Abbreviation in Old Norse manuscripts — a quantitative study
DOI:
https://doi.org/10.33112/gripla.35.3Abstract
Previous scholarship on the amount and distribution of abbreviation in manuscripts has noted that Icelandic manuscripts use more abbreviation than other vernaculars and that this increases in the medieval period. This study investigates these and related observations quantitatively, using the editions and transcriptions of the Menota and Skaldic projects, and refines them with respect to poetry and prose, and compares them with new studies on abbreviation in Latin and vernacular manuscripts.
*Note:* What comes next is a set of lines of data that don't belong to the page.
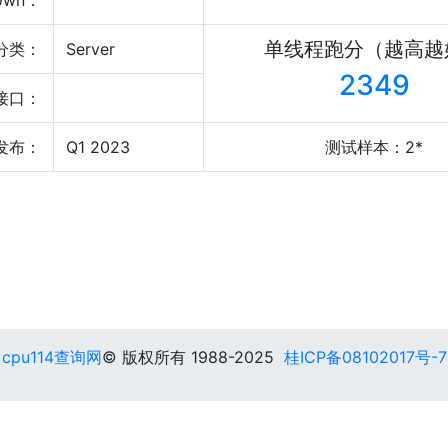
own：
单线程跑分（越高越
分类：
Server
2349
接口：
发布：
Q1 2023
测试样本：2*
cpu114查询网
© 版权所有 1988-2025
桂ICP备08102017号-7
It is observed that the extent of abbreviation in Icelandic and Norwegian manuscripts relative to other traditions may have been overstated, but that Icelandic manuscripts in particular diverge from other traditions increasingly over time. A substantial difference is further observed in the abbreviation of poetry and prose in manuscripts that combine them, with the prose normally abbreviated around three times as much as poetry. This paper also develops a new measure of abbreviation based on marked-up expansions, showing the amount of writing surface area saved (abbreviation economy). This measure is closely comparable to the main existing measure in scholarship (proportion of abbreviated words) but can be applied to un-tokenised digital texts which only have expansions marked up. This measure is then applied to the Skaldic Project’s transcription database. The results give a long-term diachronic perspective on abbreviation, showing that abbreviation economy can be divided into three distinct periods, rising in the course of the Middle Ages, remaining extensive through the Reformation and then gradually declining up to the start of the nineteenth century.